The robot’s trajectory using only odometry data is shown in red, the trajectory using odometry and IMU data is shown in white. The grey squares bound the perimeter of the rectangle followed by the robot (Color figure online)

As expected, the final pose error in case of the robot odometry (red trajectory) is quite high, for the experiment reported in Fig. 5 the final pose shifted of approximately 51 cm with respect to the ground truth. On the other hand, when filtered odometry is used (white trajectory), the final position estimation is, as expected, affected by a smaller error of 33 cm compared to the ground truth. These results show that the first EKF improves the estimation of the position and orientation of the robots, but they are still not satisfactory to allow the robot operating for a significant amount of time. When visual tracking module is integrated with on board sensors, the estimation of the final position and orientation is affected by an error of 10 cm compared to the ground truth reducing the error of the \(70\,\%\).

Fig. 6.
figure 6

In the left there are three acquired images by the cameras at the end of the experiment. In the right the real trajectory is shown in red and the estimated trajectory using all the sensors is shown in yellow (Color figure online)

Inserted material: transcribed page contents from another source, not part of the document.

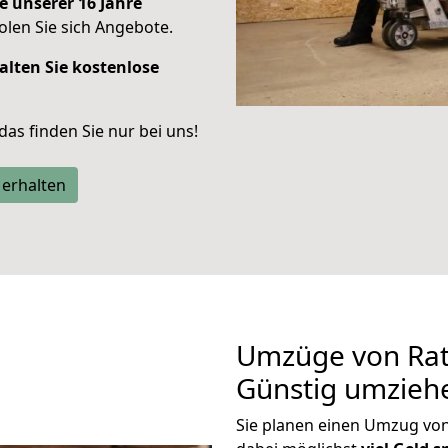
e unserer 16 Jahre
len Sie sich Angebote.
alten Sie kostenlose
 das finden Sie nur bei uns!
 erhalten
Umzüge von Rat
Günstig umzieh
Sie planen einen Umzug vo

A final set of experiments has been conducted to validate the localisation system in case of a single robot and multi cameras and then in case of multiple robots and multiple cameras. In the first test the robot is piloted in an indoor area of 7 m \(\times \) 3 m monitored by three cameras located in known positions that focus three different and possibly overlapping sub-areas of the experiment. In Fig. 6, a snapshot of the three cameras is reported on the left. Notice that the robot presence is detected only by the first camera. On the right the real trajectory is reported in red while the one estimated with the proposed localisation system is reported in yellow. It is worth noticing that, the proposed method allows a smooth trajectory estimation even if the robot, while moving, is detected by different cameras. Hence, no substantial errors occur during cameras switching. In this case, the visual tracking module integrated with on board sensors, is able to estimate the robot position with errors less than 10 cm.

A final test has been performed with two different cameras and two robots. During such experiment robots occurred to be in the same camera field of view at the same time or in different camera field-of-views. In Fig. 7 it is reported a snapshot of two different cameras when more than one robots are in their field of view, at the same time. The proposed system has been able to manage robots overlapping in the captured image without compromising the robot localisation. With this experiment the localisation system demonstrates to perform well also in complex scenarios.

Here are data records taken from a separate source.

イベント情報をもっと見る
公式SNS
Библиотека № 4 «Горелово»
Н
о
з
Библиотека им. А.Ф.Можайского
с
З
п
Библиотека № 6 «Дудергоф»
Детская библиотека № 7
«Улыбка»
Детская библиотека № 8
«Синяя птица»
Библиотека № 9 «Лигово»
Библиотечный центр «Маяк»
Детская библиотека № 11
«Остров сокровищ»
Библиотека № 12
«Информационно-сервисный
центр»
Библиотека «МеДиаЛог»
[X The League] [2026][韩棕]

During experiments we have hence obtained very good results in localisation accuracy and robustness, indeed the mean position error is between 1 to 10 cm and the mean absolute heading angle error is between 1 to 5\(^{\circ }\) validating the proposed method.

Fig. 7.
figure 7

Two cameras manage two robots at the same time

5 Conclusion

In this paper a simple but efficient algorithm to fuse vision and on-board odometry for accurate indoor localisation using low cost devices has been presented. For fusing sensors informations, two sequential EKFs are used. The proposed method is able to combine the high tracking frequency of the odometry with the accuracy of the vision tracking system. This work allows to create a low cost indoor localisation system that could be used also in external scenarios, converting visual data in GPS data without any substantial code modification. In the future we aim to investigate the possibility of employing brightness sensors to automate the HSV values calibration. In this way each robot would be able to adjust the HSV values calibration on their markers according to the specific brightness detected in the robot’s position.